Filling in the Gaps

For all our technological prowess, the human race doesn't really have much of a grasp on how the brain works. We barely have an accurate map of the thing. But this latest development may have just taken us a great leap towards solving that problem.

Scientists have published the most detailed map of the human brain ever, using brain scans of hundreds of people to identify almost 100 new regions in the cerebral cortex.

The study, published in Nature, identified 180 distinct regions of the brain. Such detail would help neuroscientists in identifying how the brain works and what happens when it becomes injured or diseased. "

The brain is not like a computer that can support any operating system and run any software," said David Van Essen, team leader of the study. "Instead, the software – how the brain works – is intimately correlated with the brain's structure – its hardware, so to speak. If you want to find out what the brain can do, you have to understand how it is organised and wired."

Drawing the Map

The researchers made use of brain scans to complete their study. In cooperation with the Human Connectome Project, the team studied the scan data of 210 healthy young men and women. In particular they studied the cerebral cortex, the outer layer of folded neural tissue of the brain.

The volunteers were made to do simple mental tasks, like listening or performing mental tests, while they were being scanned. This revealed areas of the brain activated during each task.

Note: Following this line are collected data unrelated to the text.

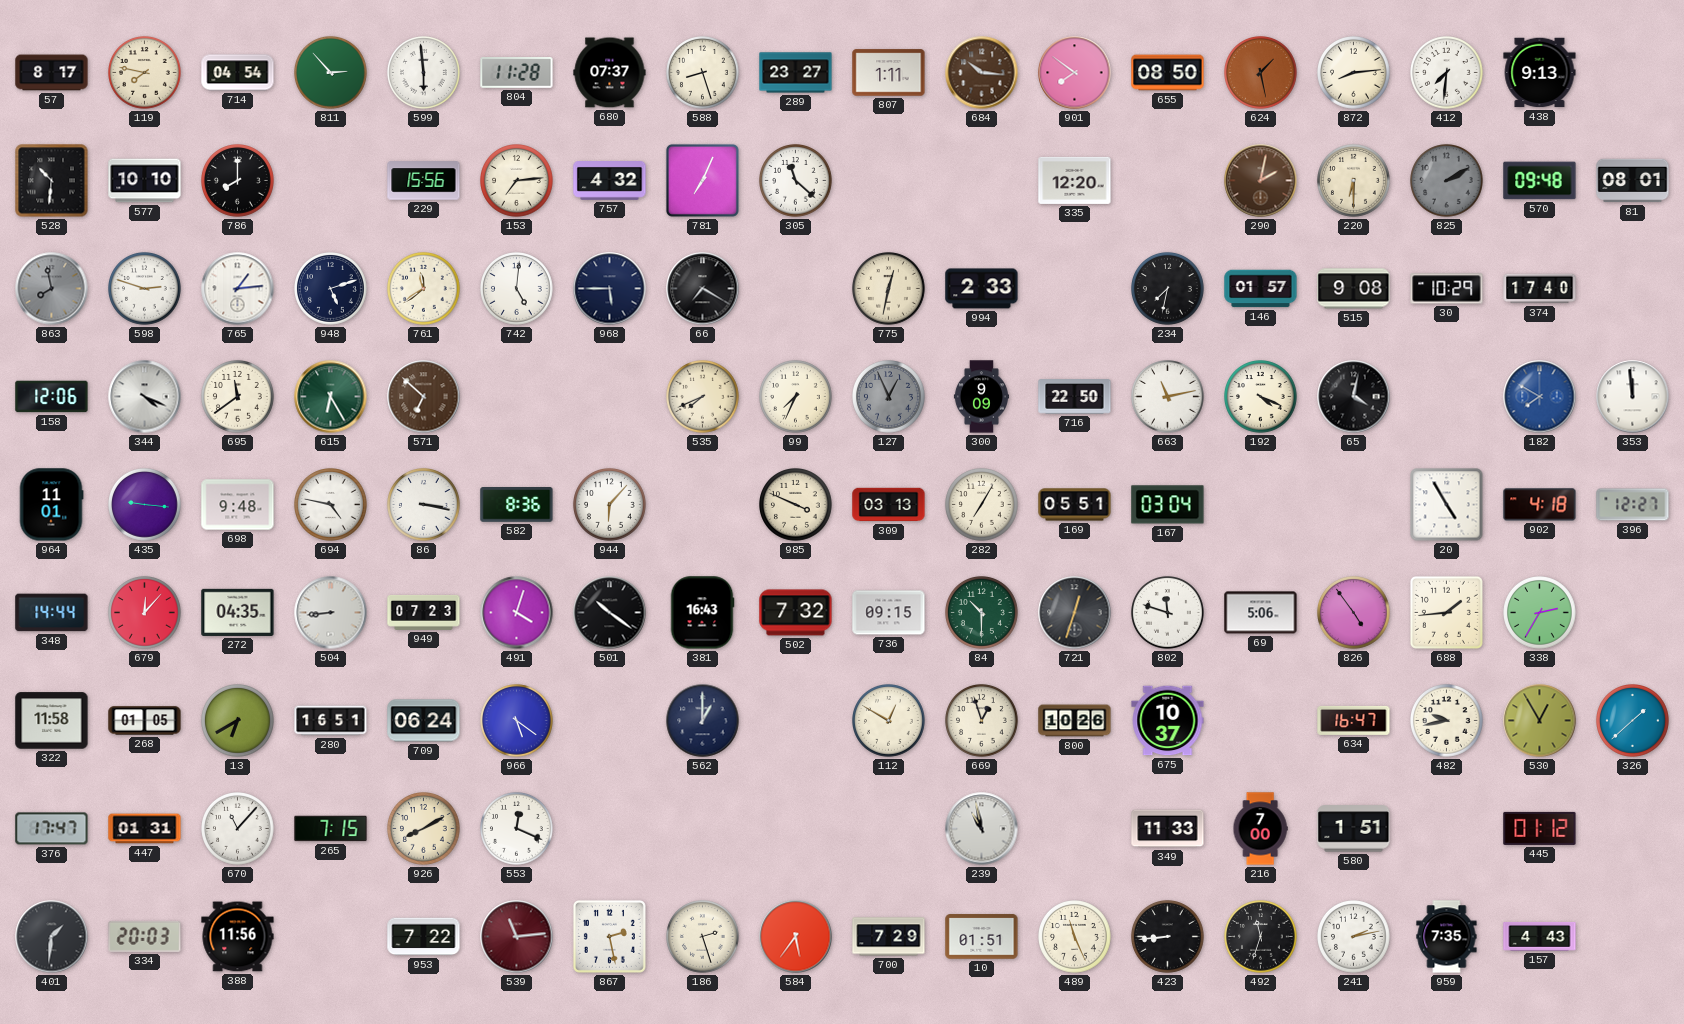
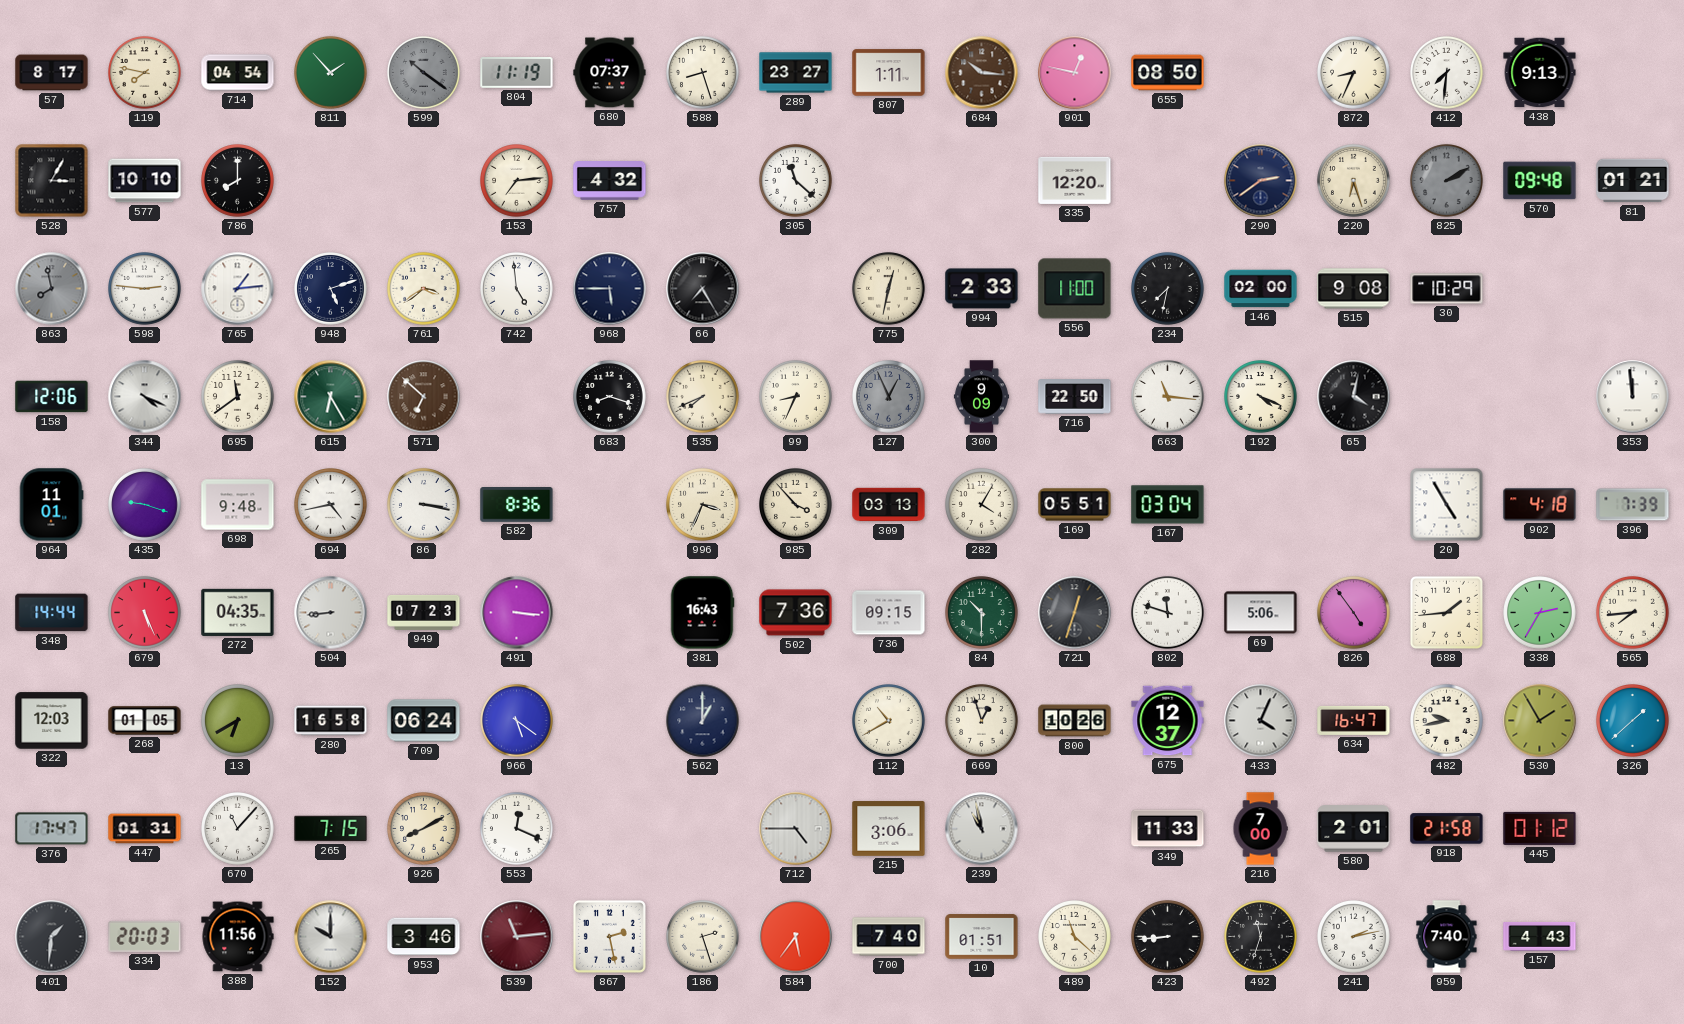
811: 2:53 -> 1:53
599: 5:59 -> 10:21
599 dial: white -> grey
804: 11:28 -> 11:19
901: 7:51 -> 12:47
624: 1:28 -> none
872: 8:14 -> 8:34
528: 10:31 -> 3:05
229: 15:56 -> none
781: 7:04 -> none
290: 2:02 -> 2:39
290 dial: brown -> navy
220: 6:30 -> 6:27
81: 08:01 -> 01:21
598: 2:48 -> 2:46
761: 11:39 -> 3:39
742: 5:01 -> 4:59
66: 7:20 -> 7:25
556: none -> 11:00
146: 01:57 -> 02:00
374: 17:40 -> none
683: none -> 8:18
99: 7:34 -> 8:34
663: 11:13 -> 11:16
182: 7:50 -> none
435: 9:16 -> 9:18
694: 4:47 -> 4:43
944: 6:07 -> none
996: none -> 3:34
985: 3:49 -> 3:53
282: 7:05 -> 4:05
396: 12:27 -> 7:39
679: 12:07 -> 5:26
491: 4:03 -> 3:16
501: 10:21 -> none
502: 7:32 -> 7:36
565: none -> 7:44
322: 11:58 -> 12:03
280: 16:51 -> 16:58
112: 12:50 -> 10:40
675: 10:37 -> 12:37
433: none -> 4:04
530: 12:55 -> 1:55
712: none -> 4:45
215: none -> 3:06
580: 1:51 -> 2:01
918: none -> 21:58
152: none -> 10:00
953: 7:22 -> 3:46
700: 7:29 -> 7:40
489: 11:26 -> 11:22
959: 7:35 -> 7:40
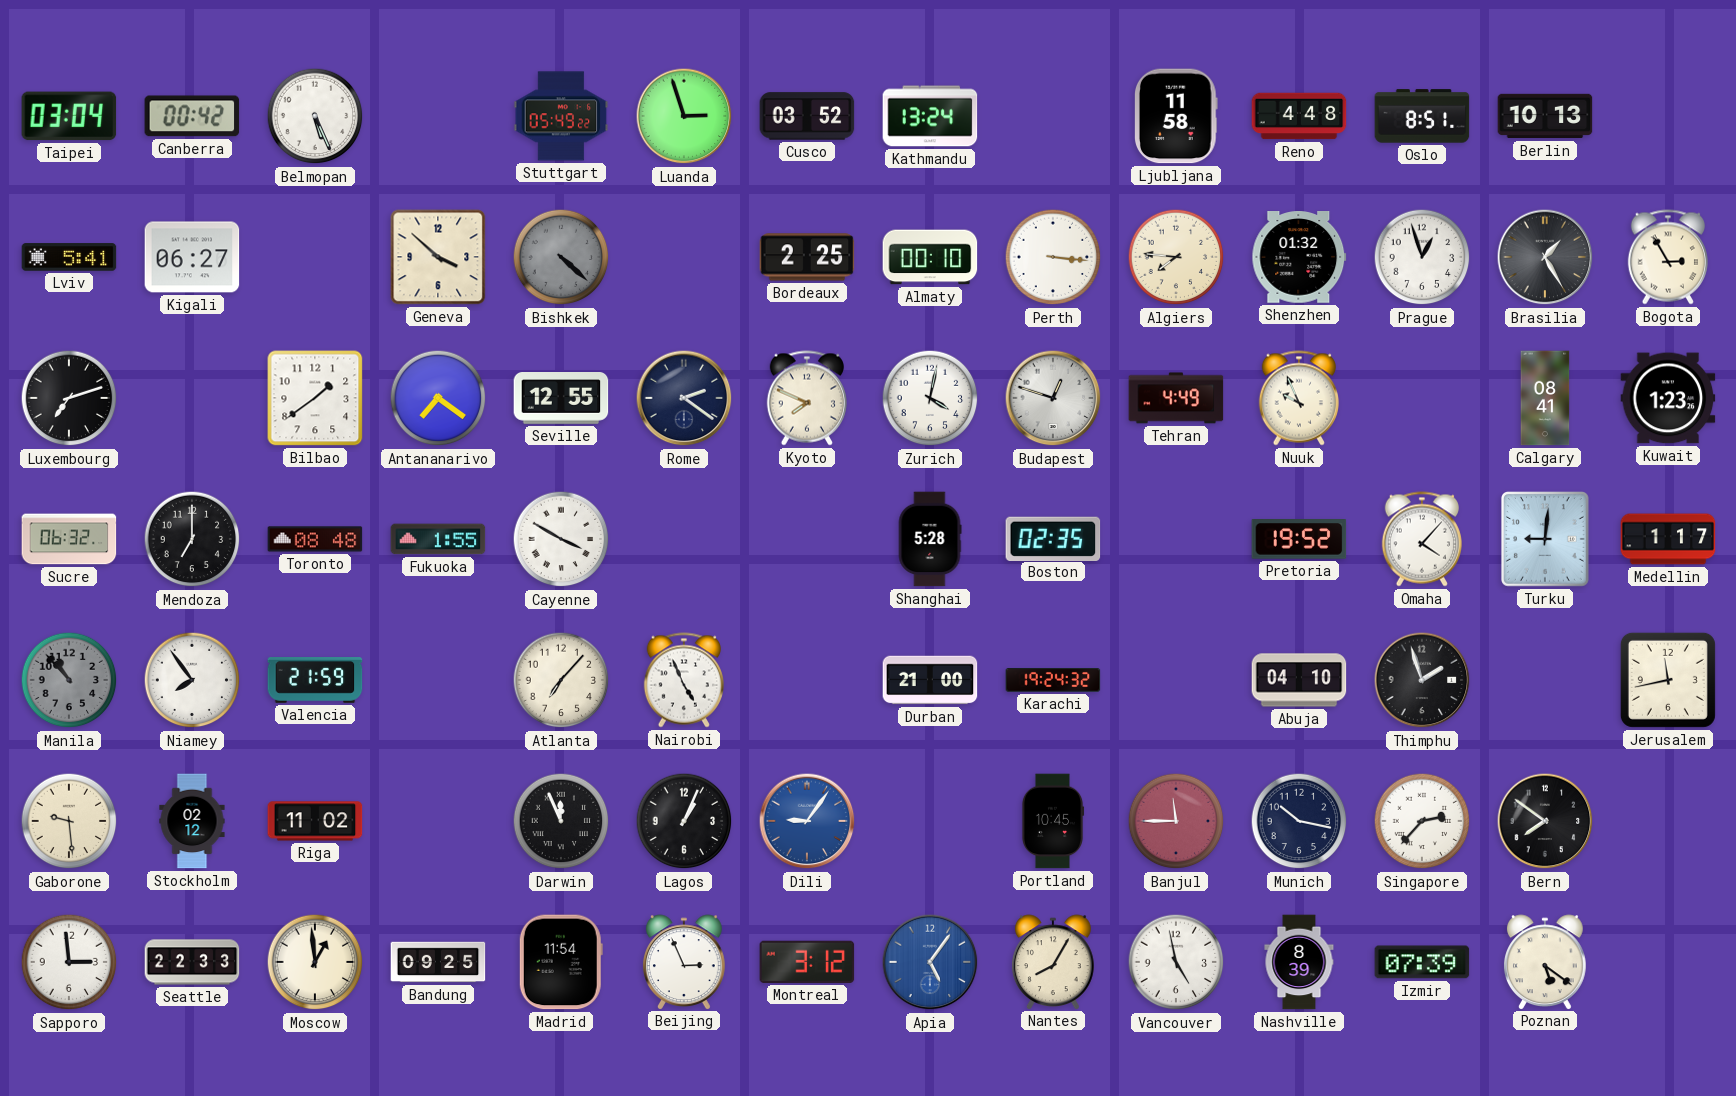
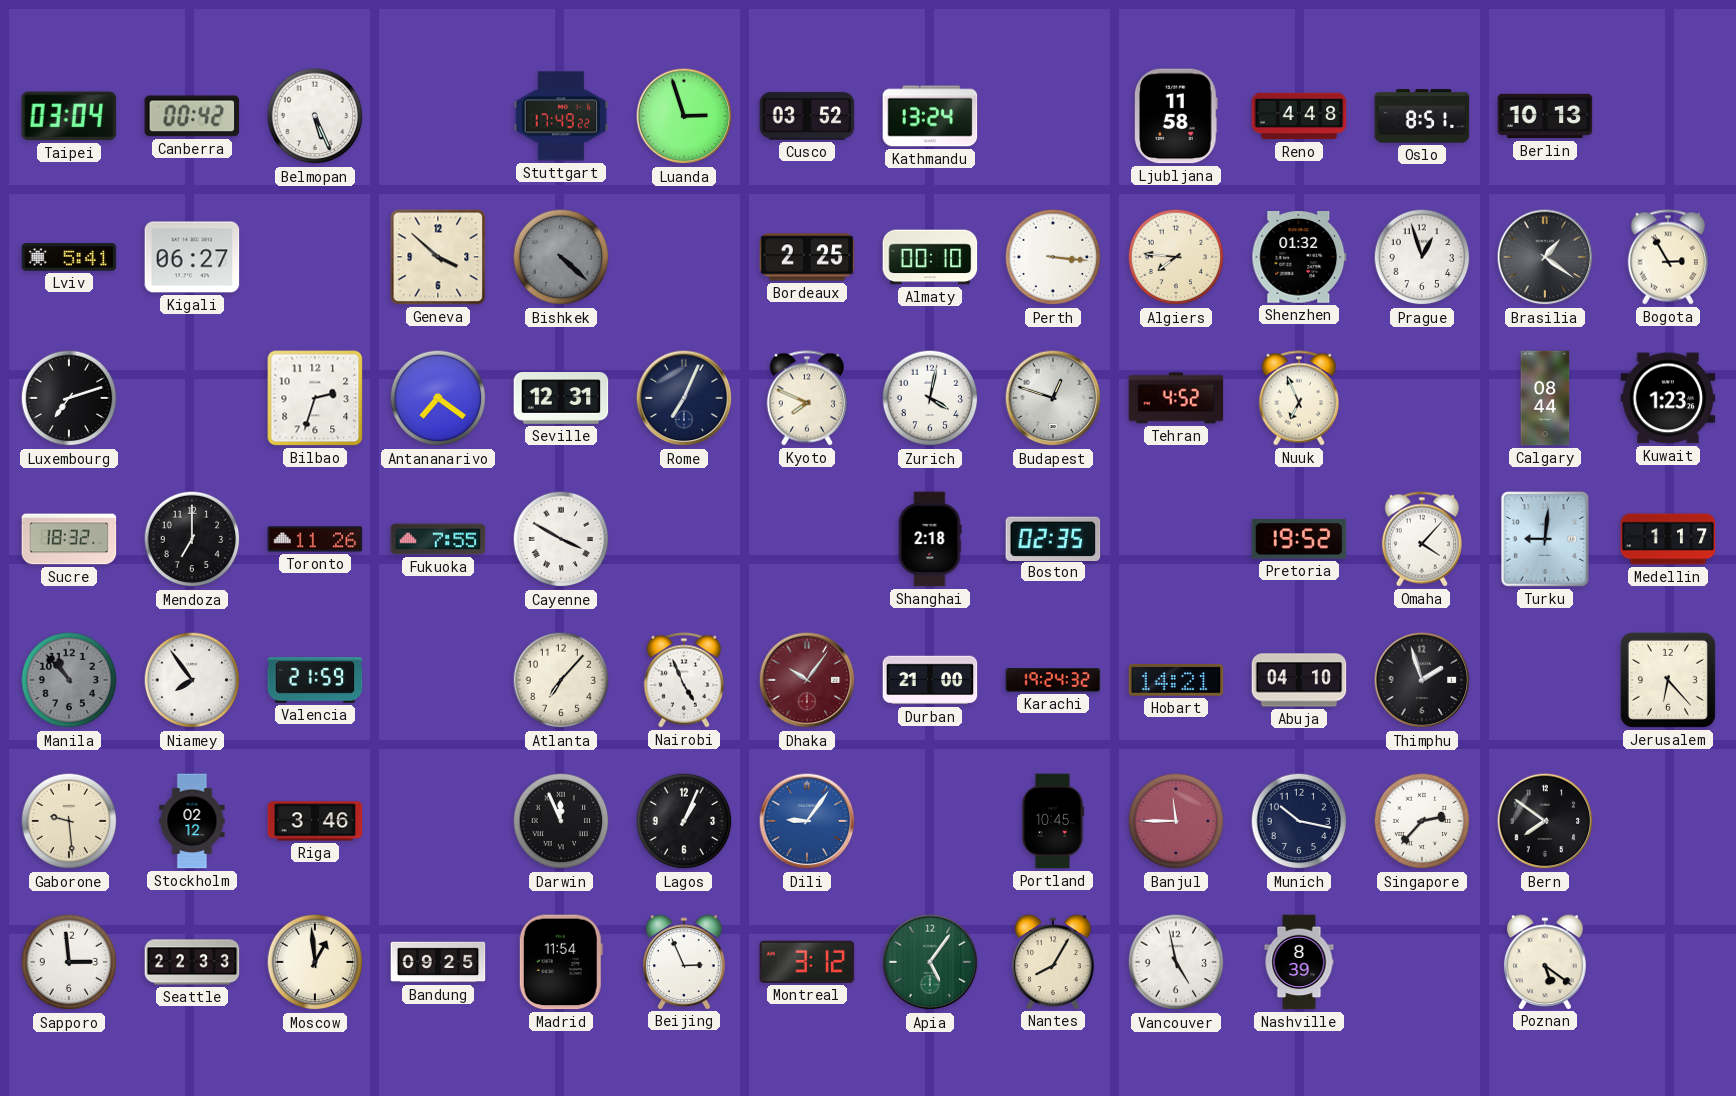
Stuttgart: 05:49 -> 17:49
Brasilia: 1:25 -> 1:21
Bilbao: 1:39 -> 2:33
Seville: 12:55 -> 12:31
Rome: 2:21 -> 7:04
Tehran: 4:49 -> 4:52
Nuuk: 9:56 -> 6:56
Calgary: 08:41 -> 08:44
Sucre: 06:32 -> 18:32
Toronto: 08:48 -> 11:26
Fukuoka: 1:55 -> 7:55
Shanghai: 5:28 -> 2:18
Dhaka: none -> 10:06
Hobart: none -> 14:21
Jerusalem: 11:43 -> 6:23
Riga: 11:02 -> 3:46
Apia dial: blue -> green
Izmir: 07:39 -> none
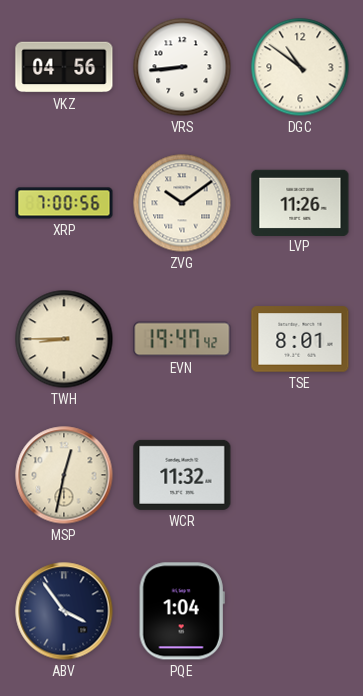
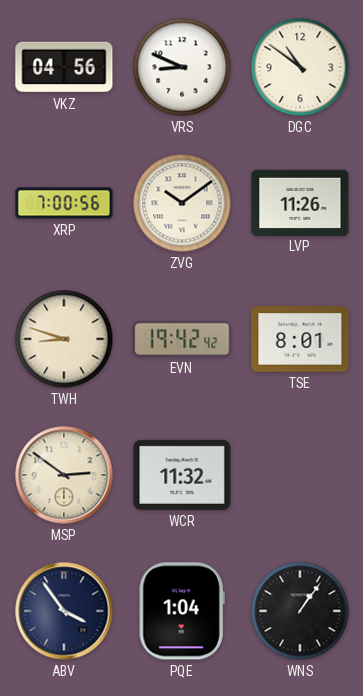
VRS: 8:44 -> 8:49
TWH: 8:45 -> 8:48
EVN: 19:47 -> 19:42
MSP: 12:32 -> 2:51
WNS: none -> 1:06
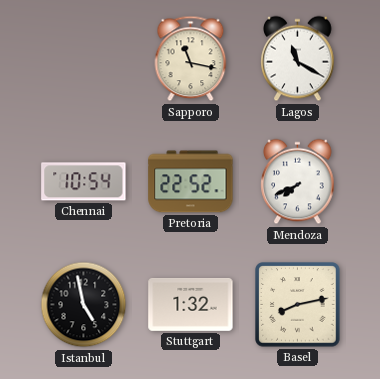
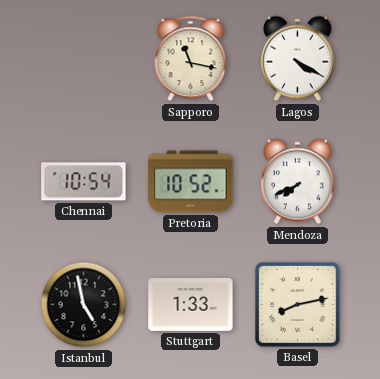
Lagos: 11:20 -> 4:20
Pretoria: 22:52 -> 10:52
Stuttgart: 1:32 -> 1:33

A machine learning algorithm then analyzed the scans, revealing discrete regions of the brain, finding common cortical coordinates between all the different scans. To confirm the data, the researchers ran the results against scans of a different set of 210 people. 

But the researchers urged caution in relying too much in the study.

"Our aspiration is to make the best possible maps that we can, but we have to be honest in saying our understanding, even with this new paper that's come out, is not the equivalent of a Google map," Essen told Motherboard.